WHAT TO DO:
Where a line of the records contains the word "Anderson", show that line.

Stored items from a collection:
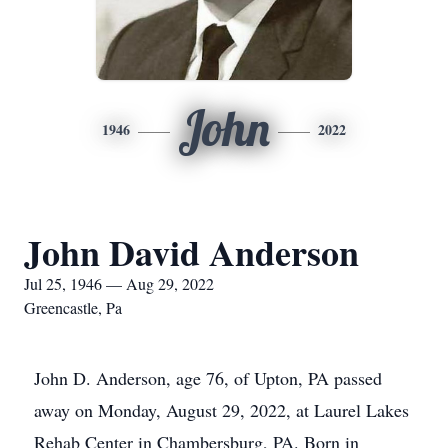
John
1946
2022
John David Anderson
Jul 25, 1946 — Aug 29, 2022
Greencastle, Pa
John D. Anderson, age 76, of Upton, PA passed
away on Monday, August 29, 2022, at Laurel Lakes
Rehab Center in Chambersburg, PA. Born in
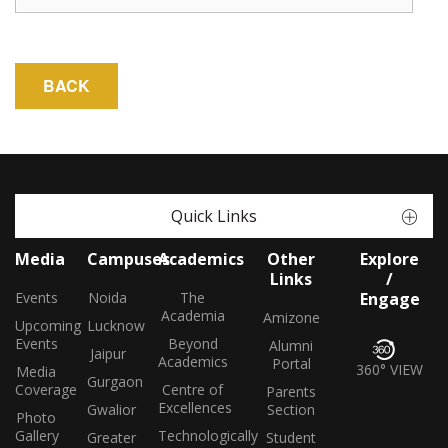
Quick Links
Media
Campuses
Academics
Other
Explore
Links
/
Events
Noida
The
Engage
Academia
Amizone
Upcoming
Lucknow
Events
Beyond
Alumni
Jaipur
Academics
Portal
360° VIEW
Media
Gurgaon
Coverage
Centre of
Parents
Excellences
Gwalior
Section
Photo
Gallery
Technologically
Greater
Student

TASK RESPONSE:
John David Anderson
John D. Anderson, age 76, of Upton, PA passed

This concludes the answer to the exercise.